(Material for this exercise):
+ + +

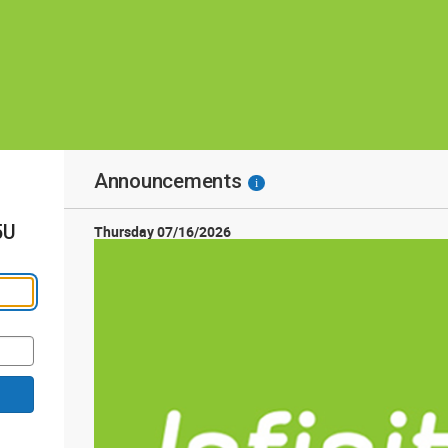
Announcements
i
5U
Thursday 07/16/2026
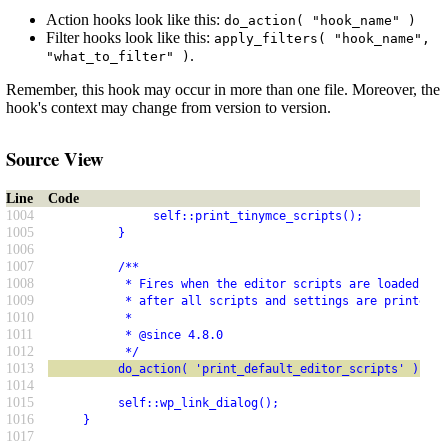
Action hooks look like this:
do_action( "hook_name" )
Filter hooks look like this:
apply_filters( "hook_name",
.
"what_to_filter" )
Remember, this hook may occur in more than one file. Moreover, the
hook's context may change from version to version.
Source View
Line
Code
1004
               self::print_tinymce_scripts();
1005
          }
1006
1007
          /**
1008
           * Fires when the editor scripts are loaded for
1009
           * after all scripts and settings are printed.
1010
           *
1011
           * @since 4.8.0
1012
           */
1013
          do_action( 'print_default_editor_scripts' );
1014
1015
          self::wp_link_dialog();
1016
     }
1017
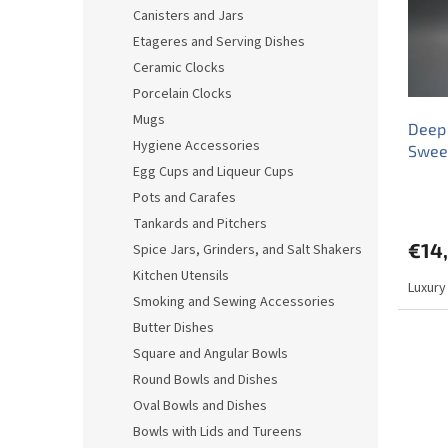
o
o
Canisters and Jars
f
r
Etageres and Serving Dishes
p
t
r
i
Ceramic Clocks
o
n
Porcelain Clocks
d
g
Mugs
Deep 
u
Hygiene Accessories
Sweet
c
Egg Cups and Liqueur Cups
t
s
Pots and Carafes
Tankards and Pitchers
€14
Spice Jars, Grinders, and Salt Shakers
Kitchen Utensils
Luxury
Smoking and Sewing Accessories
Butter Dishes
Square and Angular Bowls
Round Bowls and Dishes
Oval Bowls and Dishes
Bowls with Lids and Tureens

+ + +

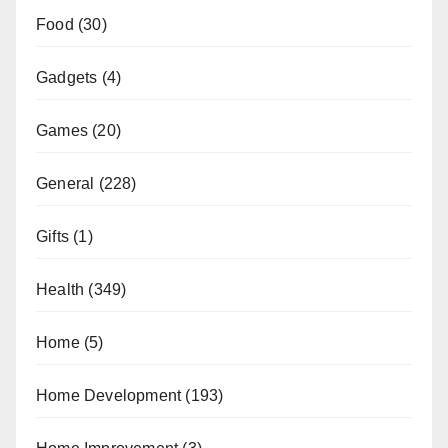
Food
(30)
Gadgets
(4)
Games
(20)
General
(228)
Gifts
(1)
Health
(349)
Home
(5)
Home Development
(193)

+ + +

(Task prompt): Using the entries above, give again exactly the lines from the line holding "Canisters and Jars" through the line holding "Bowls with Lids and Tureens". Include both end lines and nothing else.

(Solved problem):
Canisters and Jars
f
r
Etageres and Serving Dishes
p
t
r
i
Ceramic Clocks
o
n
Porcelain Clocks
d
g
Mugs
Deep 
u
Hygiene Accessories
Sweet
c
Egg Cups and Liqueur Cups
t
s
Pots and Carafes
Tankards and Pitchers
€14
Spice Jars, Grinders, and Salt Shakers
Kitchen Utensils
Luxury
Smoking and Sewing Accessories
Butter Dishes
Square and Angular Bowls
Round Bowls and Dishes
Oval Bowls and Dishes
Bowls with Lids and Tureens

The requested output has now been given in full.